The "bug" is the developer's confusion, not the runtime cost. A code reviewer sees the synchronized and recommends removing it; the developer protests "but EA handles this". Both are right: the lock is free today, but it's also misleading (signals shared mutation that doesn't exist) and depends on EA succeeding. If the surrounding code ever changes to make sb escape, the lock suddenly costs real cycles.

Symptom. No runtime symptom; a maintainability symptom. The next engineer wastes 20 minutes wondering what sb is shared with.

Fix. Remove the synchronized. Trust EA where it helps; don't depend on lock elision to clean up code-smell locks.

Quick takeaways¶

• A benchmark showing 0.0 B/op proves EA succeeded on that benchmark, not in production.
• Storing an object reference in any heap-reachable location is GlobalEscape — no EA help.
• Records help; final classes help; non-final classes and megamorphic call sites hurt.
• Lambdas without captures are static singletons; lambdas with captures can still escape.
• Arrays don't scalar-replace in HotSpot C2 (Graal can do some cases).

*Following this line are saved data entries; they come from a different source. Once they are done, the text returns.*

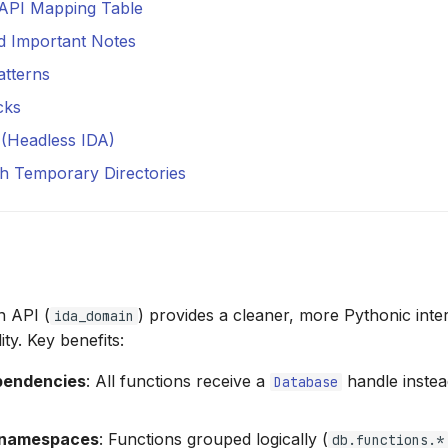
 API Mapping Table
d Important Notes
atterns
cks
b (Headless IDA)
h Temporary Directories
 API (
) provides a cleaner, more Pythonic inte
ida_domain
ity. Key benefits:
ependencies
: All functions receive a
handle instea
Database
 namespaces
: Functions grouped logically (
db.functions.*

Use records for small fixed tuples.
• Large records hit register-allocation pressure; break them up if scalar replacement matters.
• Lock elision rescues synchronized on NoEscape objects — but don't rely on it stylistically.

What's next¶

See also: ../01-jvm-method-dispatch/ for why megamorphic calls defeat the inliner that EA depends on, and ../04-object-memory-layout/ for what an un-eliminated allocation actually costs in bytes.

Memorize this: EA failures are silent — the code still works, it just allocates. The cheapest detection is -prof gc in CI on every hot benchmark. The 10 bugs above are not exotic; they are the common shapes you will encounter in real codebases. Recognise the smell (field store, return, lambda capture, megamorphic call, large array, large record) and fix the smell, not the symptom.